Shashawnda Campbell: Now, we’ve heard from residents that live here in those testimonies. Again, sorry for you guys to keep repeating yourselves. You shouldn’t have to, should have been heard the first time. But now we’re going to talk about some of these amazing students, which I want everybody to put your hands together for all of the students that see, they’re not just here today just showing up as a body. They have been doing the work, okay? They have been getting to it. And that’s why we’re going to have Imma come up here and tell you guys some of the work they’ve been doing and how they’re moving science in this community.
Roma Gutierrez: Hello, my name is Roma Gutierrez and I am really happy to be here. I am from Brooklyn, Baltimore, which is right adjacent from Curtis Bay. I’ve grown up here my whole life. So I’m an environmental organizer and the youth leader working with South Baltimore Community Land Trust. They partnered up with Charmed last year with Johns Hopkins University. Last summer, a group in youth. We went to different places in South Baltimore and we researched lifelong community questions for CSX because they had been harming the community for so many decades. We needed evidence for this. So we had, the questions were how far, how fast and if it was detectable, if the code dust was detectable offsite, CSX code terminal and the train tracks. So we had different methods. We had tape strip methods and we had tape samples. We had them up for at least a month to see if the coal dust was accumulating in South Baltimore, and it was accumulating in South Baltimore. We found that they were accumulating, you could actually see the coal dust on the tape strips. And we tested it on an electron microscope, and we do have scientific evidence that it was detectable. And we want to stop this. We want to stop it now. We had it last year, but now we can actually stop it, go green.
Shashawnda Campbell: Y’all give it up for again for them and all that work they did. They did the science behind the testimonies. We thank y’all for that. We thank y’all for stepping up and sure out everything y’all do, and they are here today. That just shows you how important this issue is, right? Look around, look at all the people you see. This issue is important because it’s affecting all of us. Even if you don’t directly live in Curtis Bay. This is being transported throughout the city. So no matter where you live, you, the air is going flow, you are breathing in the same air we are breathing in. So this is your fight just as much as it’s ours.
Carlos Sanchez: How’s everybody doing today? That’s good. I’m really excited and really happy to see how many people showed up with a small amount of time we had. But just a few words, this is like Shonda said, today’s the day that we’re evicting CSX. So we got to say it loud, say it proud. This is our community. This is our home. And we have to continue putting pressure on facilities like this for our sake, for our health, for the health of our communities, for our kids, for our families. This is a fight long from over and together we’ll be able to accomplish so much. And we’ll start with this march, we got to stand strong. We got to stand together for the Curtis Bay, for the South Baltimore. We have to remove CSX for the health of our communities.

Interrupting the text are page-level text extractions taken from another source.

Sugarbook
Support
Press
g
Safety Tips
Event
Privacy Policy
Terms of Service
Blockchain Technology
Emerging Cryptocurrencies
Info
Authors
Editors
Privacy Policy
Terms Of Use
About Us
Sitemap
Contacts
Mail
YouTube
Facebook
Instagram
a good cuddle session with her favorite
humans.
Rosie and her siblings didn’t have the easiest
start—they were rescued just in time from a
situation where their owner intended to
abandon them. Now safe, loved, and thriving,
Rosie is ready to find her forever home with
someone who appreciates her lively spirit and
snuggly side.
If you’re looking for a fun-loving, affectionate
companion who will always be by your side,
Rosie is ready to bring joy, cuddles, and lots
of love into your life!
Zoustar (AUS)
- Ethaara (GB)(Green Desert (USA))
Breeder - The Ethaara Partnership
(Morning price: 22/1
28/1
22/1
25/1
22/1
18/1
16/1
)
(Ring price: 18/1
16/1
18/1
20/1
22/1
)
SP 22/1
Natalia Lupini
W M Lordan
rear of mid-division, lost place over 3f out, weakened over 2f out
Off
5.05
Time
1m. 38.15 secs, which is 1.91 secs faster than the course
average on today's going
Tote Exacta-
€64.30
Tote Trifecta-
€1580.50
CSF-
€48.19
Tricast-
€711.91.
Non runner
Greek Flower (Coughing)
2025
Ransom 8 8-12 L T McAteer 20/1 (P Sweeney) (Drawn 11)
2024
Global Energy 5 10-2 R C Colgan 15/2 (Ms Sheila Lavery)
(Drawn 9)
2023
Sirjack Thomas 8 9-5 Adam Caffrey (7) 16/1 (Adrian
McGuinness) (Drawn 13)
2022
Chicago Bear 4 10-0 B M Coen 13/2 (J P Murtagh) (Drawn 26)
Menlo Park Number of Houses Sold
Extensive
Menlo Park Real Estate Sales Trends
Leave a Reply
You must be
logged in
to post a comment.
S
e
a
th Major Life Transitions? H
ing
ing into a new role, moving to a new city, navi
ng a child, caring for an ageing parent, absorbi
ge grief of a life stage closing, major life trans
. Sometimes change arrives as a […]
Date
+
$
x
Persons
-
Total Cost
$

Crowd Chants: People united shall never be defeated. The people united shall never be defeated. The people united shall never be defeated. Curtis Bay united shall never be defeated. Curtis Bay united shall never be defeated.
Angie Shaneyfelt: My name’s Angela Shaneyfelt, I live in Curtis Bay. I’ve lived here for 17 ish years. I’m married with a husband that’s older than me and twin girls that are 11 that we’re adopting hopefully at the end of it, we’ll see. Yeah, and I’ve just been fighting this since the explosion in 2021.
Maximillian Alvarez: Well, Angie, yeah, thank you. But you’ve been like, as everyone here can attest, yourself included, you’ve been dealing with it long before that.
Angie Shaneyfelt: Right. Very long before it. I have not opened my windows in 17 years or 16 years.
Maximillian Alvarez: Tell me a little bit more about that. I guess just for folks who are listening to this, who heard the first episode that we did with your neighbors from South Baltimore, which you were supposed to be on with us, but then your phone died. So folks are getting to meet you finally now. But I wanted to ask if we could just do a kind of shortened version of your history in Curtis Bay and how you’ve been dealing with this up until the explosion in 2021 and then how that got you into the fight. Yeah.
Angie Shaneyfelt: Well, I opened, we moved here because this is where our money took us. I grew up in Pasadena, not too far from here, and then lived on the other side of the bridge on the tunnel in Middle River, Essex. And then landed here just because that’s what we could afford a whole house for $2 more than the apartment we were living in. And we opened our windows the first year. We’re here. That’s what you do on a nice day, no matter where you live in America or wherever. Then we realized that we are having this black dust in our house on everything, carpet, on upholstery, all of it. You get tired of being tired of cleaning everything on a daily basis and wiping down everything. So it came down to just that we don’t open the windows anymore. And then now the bridge collapsed and we actually did open our windows, which is weird. And we’re like, oh yeah, we didn’t even realize it. But the air felt different. It wasn’t as heavy as it had been for so long.
Maximillian Alvarez: Well, can you say a little more for that for folks who are not in Baltimore? So yeah. So since the Francis Scott Key Bridge collapsed two months ago, what has that meant for you all here in South Baltimore?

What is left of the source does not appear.